I didn’t stop, but I turned and drove West, away from the scene. I kept an eye in the rear view mirror, beating myself up mentally every inch of the way for not stopping. Once again, I had my son in the vehicle and it would have been difficult to either jump out and leave him, or take him with me. I should have stopped and figured it out then.
One more example? Driving again (noticing a trend here?) I was headed home driving up the East Bank, just entering Little Diamond. The cane fields are on fire, a huge billowing fire fanned by a strong breeze from the North-East. Smoke is pouring across the drain and road with the still burning ash glowing like meth addicted fireflies. As vehicles pass through the smoke it swirled around them and followed in the wake.
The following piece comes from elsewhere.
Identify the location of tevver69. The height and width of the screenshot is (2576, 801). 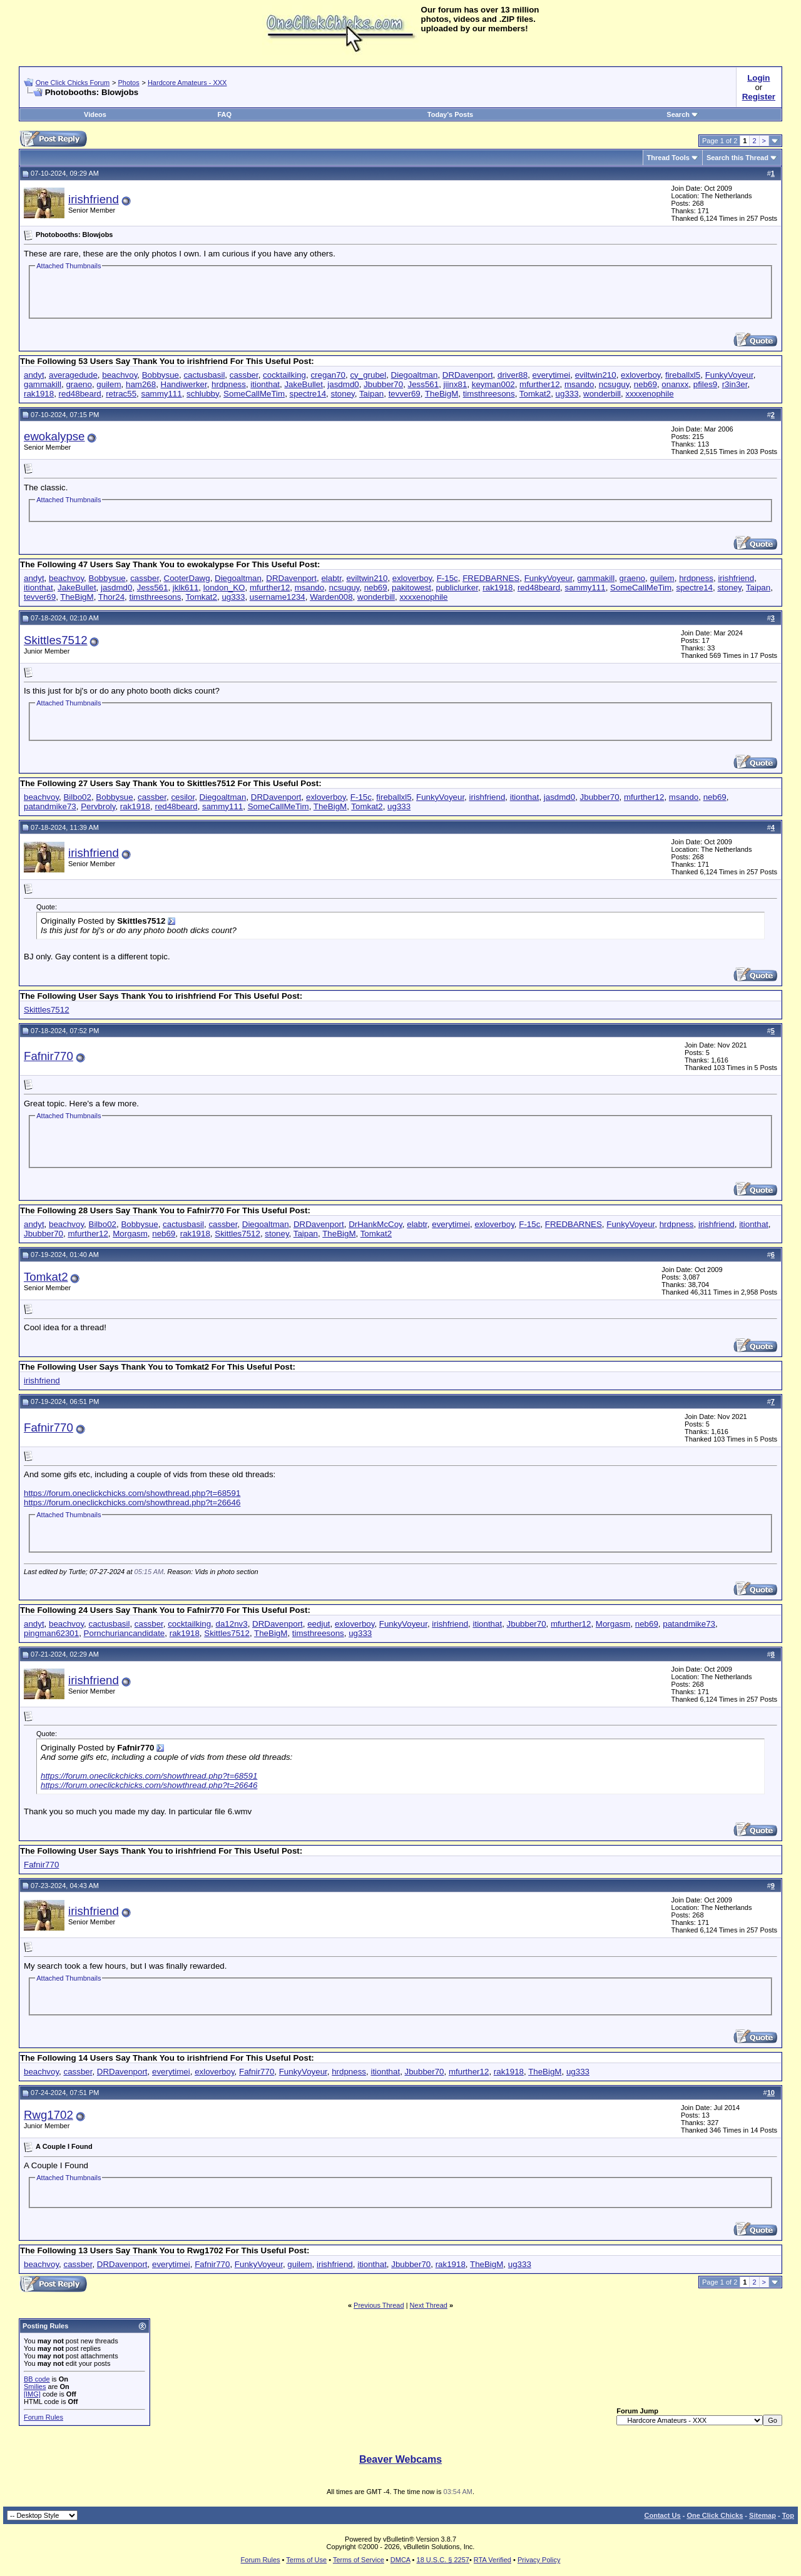
(405, 393).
On that extremely busy East Bank road the place felt lonely and foreboding. You could see only the single vehicle closest to you. This was about 4 years ago. Didn’t stop, never got the chance again.
I could go on about this for a while, but I think you get the point. I don’t remember every lost opportunity, but some really hurt. And it’s really my own damned fault.
I’m not suggesting that I would have gotten a great photo, but I’ll never know. Like so many other things, a crappy job of it would have hurt a lot less than the regrets.